Surface-modified cationic liposomes with a matrix metalloproteinase-degradable polyethylene glycol derivative improved doxorubicin delivery in murine colon cancer

Abstract

PEGylation is a commonly used approach to prolong the blood circulation time of cationic liposomes. However, PEGylation is associated with the "PEG dilemma", which hinders binding and uptake into tumor cells. The cleavable PEG products are a possible solution to this problem. In the current research, doxorubicin-loaded cationic liposomes (Dox-CLs) surface-conjugated with a matrix metalloproteinase-2 (MMP-2)-sensitive octapeptide linker-PEG derivative were prepared and compared to non-PEGylated and PEGylated CLs in terms of size, surface charge, drug encapsulation and release, uptake, in vivo pharmacokinetics, and anticancer efficacy. It was postulated that PEG deshielding in response to the overexpressed MMP-2 in the tumor microenvironment increases the interaction of protected CLs with cellular membranes and improves their uptake by tumor cells/vasculature. MMP2-responsive Dox-CLs had particle sizes of ∼115-140 nm, surface charges of ∼+25 mV, and encapsulation efficiencies of ∼85-95%. In vitro cytotoxicity assessments showed significantly enhanced uptake and cytotoxicity of PEG-cleavable CLs compared to their non-cleavable PEG-coated counterparts or Caelyx^®. Also, the chick chorioallantoic membrane assay showed great antiangiogenesis ability of Dox-CLs leading to target and prevent tumor neovascularization. Besides, in vivo studies showed an effective therapeutic efficacy of PEG-cleavable Dox-CLs in murine colorectal cancer with negligible hematological and histopathological toxicity. Altogether, our results showed that MMP2-responsive Dox-CLs could be served as a promising approach to improve tumor drug delivery and uptake.

Graphical Abstract

Keywords:

• Cationic liposome
• MMP-2
• doxorubicin
• angiogenesis
• cancer

Ethical approval

All animal work was approbated by the Institutional Ethical Committee and Research Advisory Committee of Mashhad University of Medical Sciences (Ethical number: IR.MUMS.SP.1396.199).

Author contributions

Investigation, Conceptualization, Methodology, Validation, Formal analysis, Writing - Original Draft, and Visualization: [Anis Askarizadeh]; Formal analysis, Methodology, Investigation, Writing - Review & Editing: [Mohammad Mashreghi]; Investigation: [Elaheh Mirhadi]; Investigation: [Amin Mehrabian]; Conceptualization, Methodology, Supervision, Writing - Review & Editing: [Vahid Heravi Shargh]; Project administration, Supervision: [Ali Badiee]; Project administration, Supervision: [Seyedeh Hoda Alavizadeh]; Project administration, Supervision: [Leila Arabi]; Methodology: [Hossein Kamali]; Conceptualization, Methodology, Supervision, Funding acquisition, Resources, Writing - Review & Editing: [Mahmoud Reza Jaafari].

Disclosure statement

The authors declare that they have no known competing financial interests or personal relationships that could have appeared to influence the work reported in this paper.

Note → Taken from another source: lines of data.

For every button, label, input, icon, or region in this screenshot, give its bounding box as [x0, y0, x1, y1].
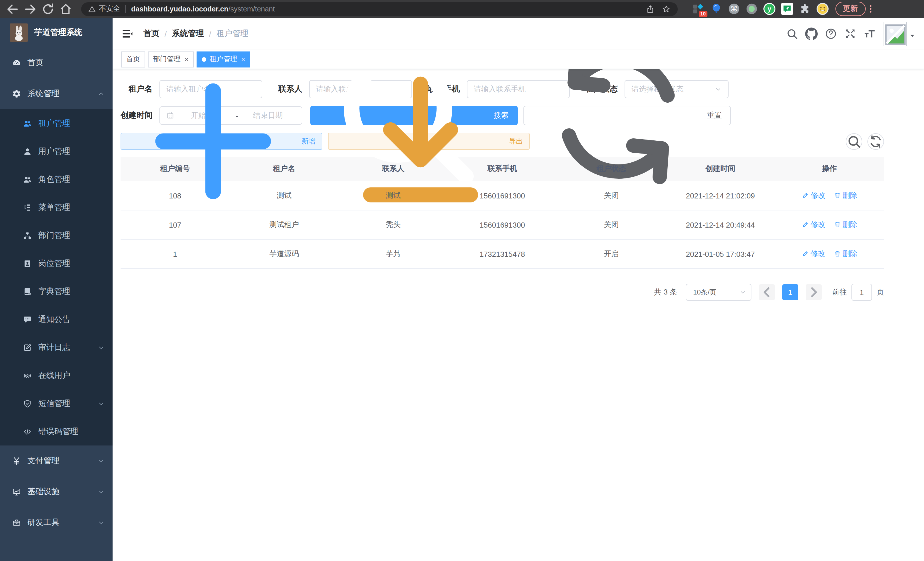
fullscreen-icon[interactable]	[844, 27, 856, 40]
sidebar-item-系统管理[interactable]: 系统管理	[0, 78, 112, 109]
cell-id: 1	[121, 239, 230, 268]
breadcrumb-current: 租户管理	[217, 29, 249, 39]
add-button[interactable]: 新增	[121, 133, 322, 150]
cell-actions: 修改删除	[775, 239, 884, 268]
extension-yudao-icon[interactable]: y	[764, 3, 776, 15]
tab-租户管理[interactable]: 租户管理×	[196, 51, 250, 67]
sidebar-item-岗位管理[interactable]: 岗位管理	[0, 249, 112, 277]
sidebar-collapse-icon[interactable]	[121, 27, 134, 40]
sidebar-item-审计日志[interactable]: 审计日志	[0, 333, 112, 361]
warning-icon	[88, 5, 96, 13]
sidebar-item-label: 部门管理	[38, 230, 105, 241]
roles-icon	[23, 175, 32, 184]
security-label: 不安全	[99, 4, 120, 14]
export-button[interactable]: 导出	[328, 133, 530, 150]
tab-close-icon[interactable]: ×	[184, 56, 189, 63]
delete-link[interactable]: 删除	[833, 249, 857, 259]
url-host: dashboard.yudao.iocoder.cn	[131, 5, 228, 13]
sidebar-item-字典管理[interactable]: 字典管理	[0, 277, 112, 305]
sidebar: 芋道管理系统 首页系统管理租户管理用户管理角色管理菜单管理部门管理岗位管理字典管…	[0, 18, 112, 561]
sidebar-item-部门管理[interactable]: 部门管理	[0, 221, 112, 249]
tab-label: 首页	[126, 54, 140, 64]
sidebar-item-租户管理[interactable]: 租户管理	[0, 109, 112, 137]
sidebar-item-通知公告[interactable]: 通知公告	[0, 305, 112, 333]
browser-update-button[interactable]: 更新	[836, 2, 866, 16]
monitor-icon	[12, 487, 21, 496]
profile-avatar[interactable]	[817, 3, 829, 15]
current-page-button[interactable]: 1	[782, 284, 798, 300]
dashboard-icon	[12, 58, 21, 68]
edit-icon	[801, 221, 811, 229]
audit-log-icon	[23, 343, 32, 352]
next-page-button[interactable]	[806, 284, 822, 300]
address-bar[interactable]: 不安全 dashboard.yudao.iocoder.cn/system/te…	[81, 2, 678, 16]
goto-page-input[interactable]: 1	[851, 284, 872, 301]
tab-首页[interactable]: 首页	[121, 51, 145, 67]
refresh-icon	[532, 69, 707, 201]
yen-icon	[12, 456, 21, 465]
sidebar-item-label: 租户管理	[38, 118, 105, 128]
forward-button[interactable]	[23, 2, 37, 16]
url-path: /system/tenant	[228, 5, 275, 13]
share-icon[interactable]	[646, 4, 655, 14]
sidebar-item-短信管理[interactable]: 短信管理	[0, 390, 112, 417]
user-menu-caret-icon[interactable]	[909, 31, 915, 37]
delete-link[interactable]: 删除	[833, 220, 857, 230]
app-logo-row[interactable]: 芋道管理系统	[0, 18, 112, 47]
tab-部门管理[interactable]: 部门管理×	[148, 51, 194, 67]
github-icon[interactable]	[805, 27, 818, 40]
extension-balloon-icon[interactable]	[710, 3, 722, 15]
pagination: 共 3 条 10条/页 1 前往 1 页	[121, 284, 884, 301]
sidebar-item-label: 支付管理	[27, 456, 98, 466]
edit-icon	[801, 250, 811, 258]
breadcrumb-system[interactable]: 系统管理	[172, 29, 204, 39]
edit-link[interactable]: 修改	[801, 249, 825, 259]
toggle-search-button[interactable]	[846, 133, 862, 150]
sidebar-item-支付管理[interactable]: 支付管理	[0, 445, 112, 476]
search-icon[interactable]	[786, 27, 798, 40]
page-size-select[interactable]: 10条/页	[686, 284, 752, 301]
sidebar-item-错误码管理[interactable]: 错误码管理	[0, 417, 112, 445]
cell-contact: 芋艿	[339, 239, 448, 268]
user-icon	[23, 147, 32, 156]
edit-icon	[801, 192, 811, 199]
sidebar-item-基础设施[interactable]: 基础设施	[0, 476, 112, 507]
reload-button[interactable]	[41, 2, 55, 16]
home-button[interactable]	[59, 2, 73, 16]
extension-record-icon[interactable]	[746, 3, 758, 15]
trash-icon	[833, 192, 843, 199]
help-icon[interactable]	[825, 27, 837, 40]
app-logo	[10, 23, 28, 42]
sidebar-item-label: 菜单管理	[38, 202, 105, 212]
sidebar-item-首页[interactable]: 首页	[0, 47, 112, 78]
sidebar-item-在线用户[interactable]: 在线用户	[0, 361, 112, 390]
tag-tabs-bar: 首页部门管理×租户管理×	[112, 50, 924, 69]
refresh-table-button[interactable]	[867, 133, 884, 150]
edit-link[interactable]: 修改	[801, 220, 825, 230]
sidebar-item-用户管理[interactable]: 用户管理	[0, 137, 112, 165]
sidebar-item-label: 角色管理	[38, 174, 105, 184]
prev-page-button[interactable]	[759, 284, 775, 300]
reset-button[interactable]: 重置	[524, 106, 731, 125]
sidebar-item-label: 字典管理	[38, 286, 105, 296]
user-avatar[interactable]	[883, 21, 907, 46]
back-button[interactable]	[6, 2, 20, 16]
app-title: 芋道管理系统	[34, 27, 82, 38]
sidebar-item-研发工具[interactable]: 研发工具	[0, 507, 112, 538]
tab-label: 部门管理	[153, 54, 181, 64]
tab-close-icon[interactable]: ×	[241, 56, 245, 63]
font-size-icon[interactable]	[863, 27, 876, 40]
sidebar-item-label: 基础设施	[27, 487, 98, 497]
extensions-puzzle-icon[interactable]	[799, 3, 811, 15]
extension-tabs-icon[interactable]: 10	[693, 3, 705, 15]
edit-link[interactable]: 修改	[801, 190, 825, 201]
browser-menu-icon[interactable]	[870, 5, 872, 13]
extension-command-icon[interactable]: ⌘	[728, 3, 740, 15]
breadcrumb-home[interactable]: 首页	[143, 29, 159, 39]
bookmark-star-icon[interactable]	[662, 4, 671, 14]
sidebar-item-菜单管理[interactable]: 菜单管理	[0, 193, 112, 221]
delete-link[interactable]: 删除	[833, 190, 857, 201]
cell-actions: 修改删除	[775, 210, 884, 239]
extension-chat-icon[interactable]	[781, 3, 793, 15]
sidebar-item-角色管理[interactable]: 角色管理	[0, 165, 112, 193]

Data availability statement

Data will be made available on request.

Additional information

Funding

This work was part of Miss Anis Askarizadeh Ph.D. thesis [grant number: 960880] supported by the Nanotechnology Research Center of the Mashhad University of Medical Sciences (MUMS). Here, we also appreciate the efforts of staff in Bu-Ali Research Institute of the MUMS, Mashhad, Iran, who provided free access to their facilities and equipment for this research.